Your most notable feat may have been a nearly perfect chapter describing how the Pinkertons illegally brought Haywood, Pettibone and Moyer from Colorado to Idaho to face justice. Because of your research and prose, I was on that train as the Pinkertons kidnapped the alleged co-conspirators.
It is difficult for me to review or recap or even describe an 850 page book (with nearly 90 pages of notes, indices and acknowledgments) in just 850 words. This book was a challenge for me to read. I would make the joke that it nearly killed me, but that’s probably not funny to you. This book did kill you. Which is why I stuck with it, even though at points, I was frustrated with its length and intensity. But I felt like you, author of one of my favorite books of all time, deserved it.
I feel the need to tell my readers about your other book too. It probably deserves its own post, and maybe I’ll do that someday. “Common Ground” was about the Boston busing crisis and it is told through the eyes of three very different families. Not only does it contain impeccable research, it is an emotional tale of a time period that often doesn’t seem too far off from today. I recommend it to anyone who works for a city (you know who you are) or who cares at all about cities, race and class relations, and education (the rest of you).
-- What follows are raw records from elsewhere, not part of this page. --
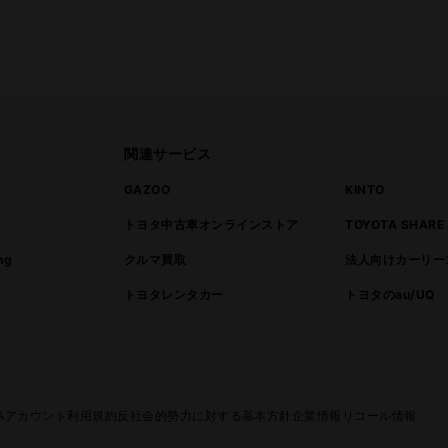
関連サービス
ト
GAZOO
KINTO
トヨタ中古車オンラインストア
TOYOTA SHARE
ng
クルマ買取
法人向けカーリー
トヨタレンタカー
トヨタのau/UQ
TAアカウント利用規約
反社会的勢力に対する基本方針
企業情報
リコール情報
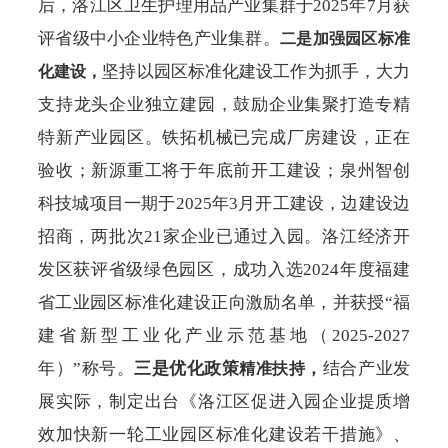
后，洛江区卫生护理用品产业集群于
2025年7月获
评省级中小企业特色产业集群。
二是加强园区标准
坚持以园区标准化建设工作为抓手，大力
化建设，
支持龙头企业独立建园，鼓励企业集聚打造专精
特新产业园区。铁拓机械已完成厂房建设，正在
验收；新源重工将于年底前开工建设；泉州智创
科技城项目一期于
2025年3月开工建设，边建设边
招商，两批次21家企业已通过入园。洛江经济开
发区获评省级绿色园区，成功入选2024年度福建
省工业园区标准化建设正向激励名单，并获授“福
建省新型工业化产业示范基地（2025-2027
年）”称号。
三是优化政策
，
结合产业发
精准扶持
展实际，制定出台《洛江区促进入园企业提质增
效加快新一轮工业园区标准化建设若干措施》、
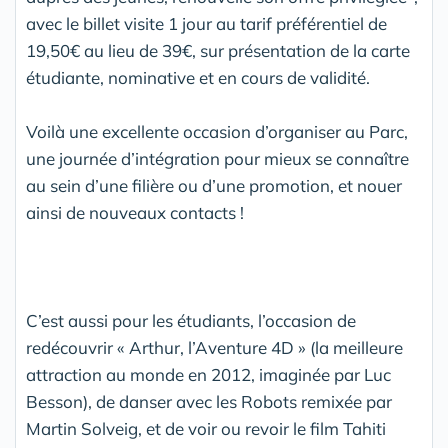
avec le billet visite 1 jour au tarif préférentiel de
19,50€ au lieu de 39€, sur présentation de la carte
étudiante, nominative et en cours de validité.
Voilà une excellente occasion d’organiser au Parc,
une journée d’intégration pour mieux se connaître
au sein d’une filière ou d’une promotion, et nouer
ainsi de nouveaux contacts !
C’est aussi pour les étudiants, l’occasion de
redécouvrir « Arthur, l’Aventure 4D » (la meilleure
attraction au monde en 2012, imaginée par Luc
Besson), de danser avec les Robots remixée par
Martin Solveig, et de voir ou revoir le film Tahiti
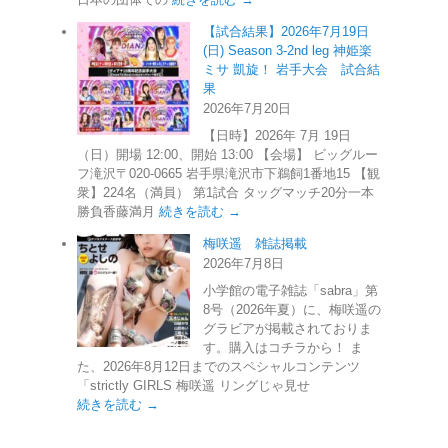
【試合結果】2026年7月19日
(日) Season 3-2nd leg 神姫楽
ミサ 凱旋！ 岩手大会 試合結
果
2026年7月20日
【日時】2026年 7月 19日
（日）開場 12:00、開始 13:00 【会場】 ビッグルー
フ滝沢〒020-0665 岩手県滝沢市下鵜飼1番地15 【観
衆】224名（満員） 第1試合 タッグマッチ20分一本
勝負香藤満月
続きを読む →
梅咲遥 雑誌掲載
2026年7月8日
小学館の電子雑誌「sabra」第
8号（2026年夏）に、梅咲遥の
グラビアが掲載されておりま
す。購入はコチラから！ ま
た、2026年8月12日までのスペシャルコンテンツ
「strictly GIRLS 梅咲遥 リングじゃ見せ
続きを読む →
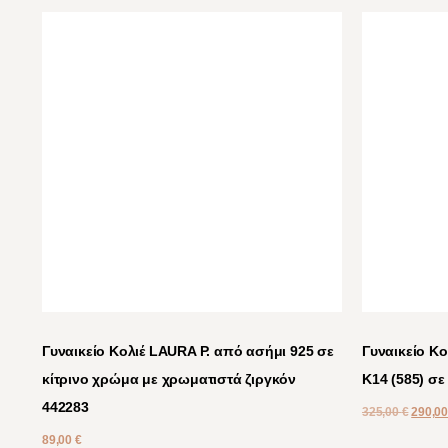
Γυναικείο Κολιέ LAURA P. από ασήμι 925 σε
Γυναικείο Κ
κίτρινο χρώμα με χρωματιστά ζιργκόν
Κ14 (585) σε
442283
325,00
€
290,0
89,00
€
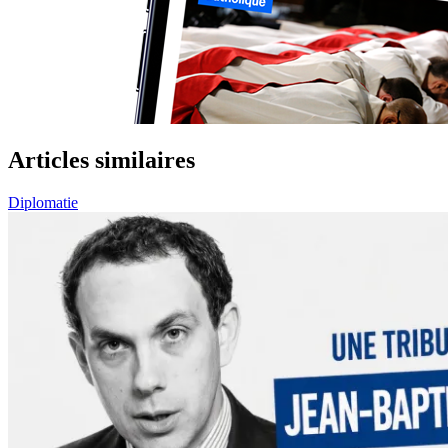
Articles similaires
Diplomatie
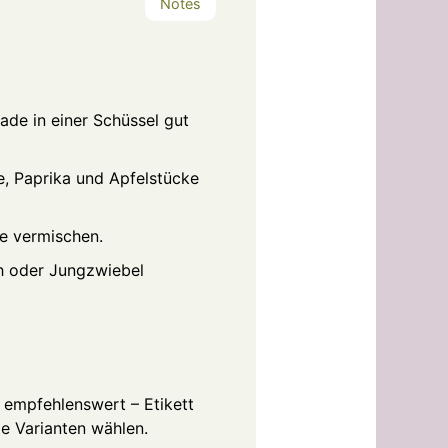
Notes
nade in einer Schüssel gut
e, Paprika und Apfelstücke
de vermischen.
ch oder Jungzwiebel
r empfehlenswert – Etikett
e Varianten wählen.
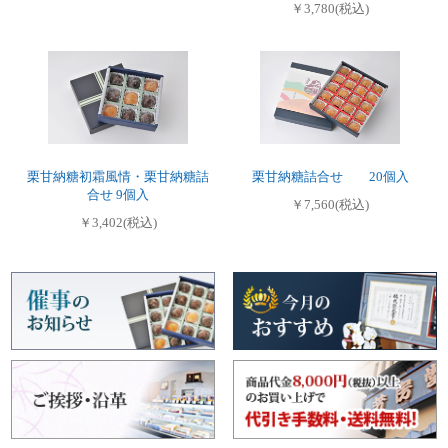
￥3,780(税込)
栗甘納糖初霜風情・栗甘納糖詰
栗甘納糖詰合せ 20個入
合せ 9個入
￥7,560(税込)
￥3,402(税込)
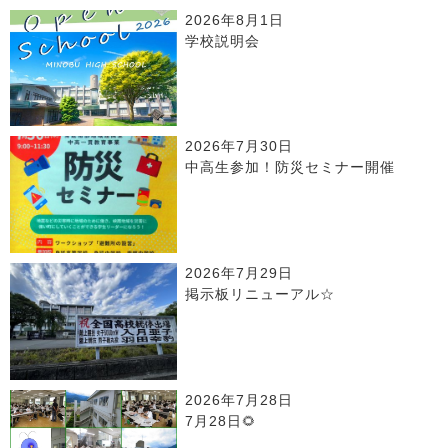
2026年8月1日
学校説明会
2026年7月30日
中高生参加！防災セミナー開催
2026年7月29日
掲示板リニューアル☆
2026年7月28日
7月28日🌻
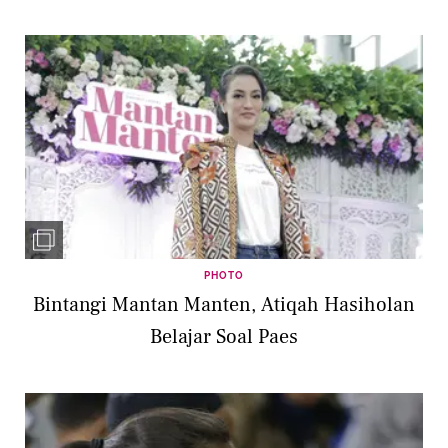
PHOTO
Bintangi Mantan Manten, Atiqah Hasiholan
Belajar Soal Paes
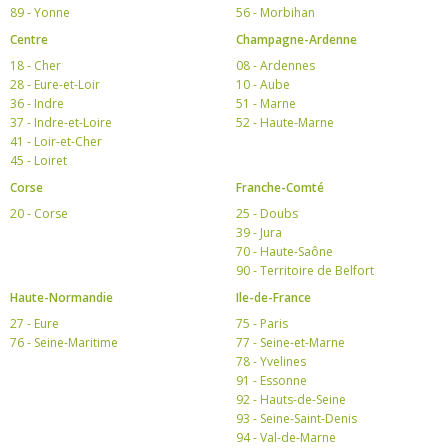
89 - Yonne
56 - Morbihan
Centre
Champagne-Ardenne
18 - Cher
08 - Ardennes
28 - Eure-et-Loir
10 - Aube
36 - Indre
51 - Marne
37 - Indre-et-Loire
52 - Haute-Marne
41 - Loir-et-Cher
45 - Loiret
Corse
Franche-Comté
20 - Corse
25 - Doubs
39 - Jura
70 - Haute-Saône
90 - Territoire de Belfort
Haute-Normandie
Ile-de-France
27 - Eure
75 - Paris
76 - Seine-Maritime
77 - Seine-et-Marne
78 - Yvelines
91 - Essonne
92 - Hauts-de-Seine
93 - Seine-Saint-Denis
94 - Val-de-Marne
I’m going to recommend “Big Trouble” to only those who are very serious about history. It’s definitely dry at points. There are going to be places where you wonder why you are reading about something seemingly unrelated to the original story. Behind all of that, though, is a story that was crucial to our country’s history. Mr. Lukas, you must have known what an accomplishment this book was, even if you didn’t let yourself believe it at the end. This book was a stunning achievement and I’m glad I gave you two months of my reading time.